INIKEPRI.COM — Suasana rapat koordinasi ekspor-impor di Gedung Daerah Provinsi Kepri, Senin (25/8/2025), terasa berbeda. Tidak hanya sekadar membahas angka statistik dan regulasi, forum ini menjadi ajang penegasan visi besar: menjadikan Natuna sebagai gerbang ekspor-impor di kawasan perbatasan Indonesia.
Gubernur Kepulauan Riau, Ansar Ahmad, menyampaikan dukungannya secara tegas. Namun, di balik gagasan itu, ada sosok Bupati Natuna, Cen Sui Lan, yang konsisten mengusung aspirasi masyarakat perbatasan.
Menurut Ansar, langkah ini berawal dari komunikasi intens dengan Bupati Cen Sui Lan yang melihat kebutuhan mendesak Natuna akan pasokan bahan pokok melalui jalur impor.
“Ibu Bupati menyampaikan ide agar Natuna bisa melakukan kegiatan impor untuk memenuhi kebutuhan masyarakat.
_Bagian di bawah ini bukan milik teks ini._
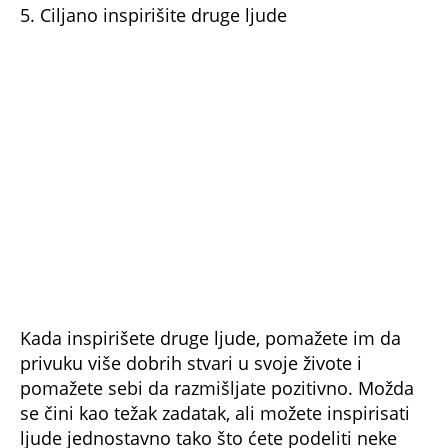
5. Ciljano inspirišite druge ljude
Kada inspirišete druge ljude, pomažete im da
privuku više dobrih stvari u svoje živote i
pomažete sebi da razmišljate pozitivno. Možda
se čini kao težak zadatak, ali možete inspirisati
ljude jednostavno tako što ćete podeliti neke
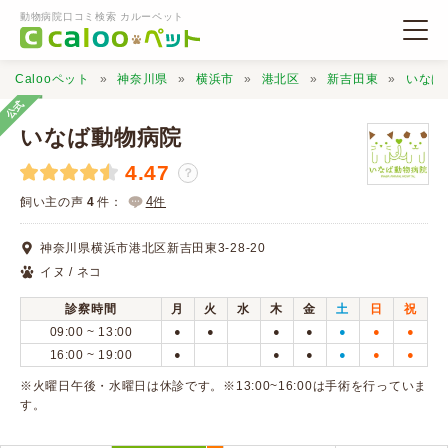
動物病院口コミ検索 カルーペット
Calooペット
神奈川県
横浜市
港北区
新吉田東
いなば
公式
いなば動物病院
4.47
？
動物病院検索
4
飼い主の声
4
件：
件
神奈川県横浜市港北区新吉田東3-28-20
口コミ検索
イヌ / ネコ
診察時間
月
火
水
木
金
土
日
祝
Calooペットとは？
09:00 ~ 13:00
●
●
●
●
●
●
●
16:00 ~ 19:00
●
●
●
●
●
●
口コミ投稿
※火曜日午後・水曜日は休診です。※13:00~16:00は手術を行っていま
す。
Alhamdulillah, sudah ditetapkan Pelabuhan Selat Lampa sebagai lokasi, dan ke depan kita juga berharap bisa melaksanakan ekspor dari sana,” ungkap Ansar.
Natuna sebagai Hub, Bukan Hanya Konsumen
Bupati Cen Sui Lan dalam forum itu menegaskan bahwa dengan jumlah penduduk hanya sekitar 80 ribu jiwa, kegiatan impor murni untuk kebutuhan lokal tidak akan menarik minat vendor. Karena itu, ia mendorong strategi besar: menjadikan Natuna sebagai hub distribusi barang untuk kawasan sekitarnya.
“Kalau hanya untuk kebutuhan Natuna, vendor akan berpikir dua kali. Maka strategi kami adalah menjadikan Natuna sebagai hub impor dan ekspor dengan dukungan penuh pemerintah provinsi dan pusat,” jelas Cen Sui Lan.
Visi ini tidak hanya berbicara tentang ketahanan pangan Natuna, tetapi juga bagaimana perbatasan bisa berubah menjadi pusat perputaran ekonomi yang melibatkan Kalimantan, Sulawesi, bahkan kawasan internasional.
Infrastruktur dan Regulasi Jadi Kunci
Gubernur Ansar menegaskan agar Pelabuhan Selat Lampa segera difungsikan penuh. Dari izin impor, neraca kebutuhan, hingga fasilitas karantina, imigrasi, dan bea cukai, semuanya harus dipersiapkan matang.
“Saya berharap Pelabuhan Selat Lampa yang sudah kita tinjau bisa segera difungsikan. Lebih cepat lebih baik. Semua pihak harus bergerak bersama agar fasilitas lengkap dan regulasi tidak lagi menjadi hambatan,” tegas Ansar.
Cen Sui Lan menyambut dukungan itu dengan optimisme. Menurutnya, langkah percepatan ini bukan hanya untuk kepentingan Natuna, tetapi juga memperkuat posisi Indonesia di kawasan perbatasan.
Dukungan dari Swasta dan Mitra Strategis
Dukungan tak hanya datang dari pemerintah. Pihak swasta, salah satunya PT Eco Batam Indonesia, menilai bahwa pembukaan jalur langsung ke Natuna bisa memangkas biaya logistik secara signifikan.
“Kalau dari Tiongkok ke Natuna jaraknya hanya 2.300 km, tetapi jika harus memutar ke Jakarta, Surabaya, lalu Batam bisa mencapai 10.000 km. Hal inilah yang membuat harga barang di Natuna tinggi. Jika jalur langsung dibuka, Natuna bisa menjadi logistics hub strategis,” ujar perwakilan perusahaan.
Selain impor, Cen Sui Lan menyoroti potensi ekspor komoditas lokal seperti kelapa, pinang, pisang, dan hasil pertanian lain yang bisa menembus pasar Singapura dan Tiongkok.
Kolaborasi untuk Percepatan
Rencana besar ini turut didukung Bea Cukai Tanjungpinang, KSOP Kelas II Tanjungpinang, serta Balai Karantina Pertanian. Semua pihak berkomitmen mempermudah regulasi dan perizinan.
Ansar menutup rapat dengan penekanan kolaborasi semua pihak, sementara Cen Sui Lan menegaskan komitmennya untuk membawa aspirasi Natuna hingga ke pemerintah pusat.
“Natuna bukan hanya perbatasan yang menunggu perhatian, tetapi harus kita jadikan pintu masuk dan keluar perdagangan internasional. Jika ini berhasil, maka masyarakat Natuna akan merasakan dampak nyata dari pertumbuhan ekonomi,” pungkas Cen Sui Lan.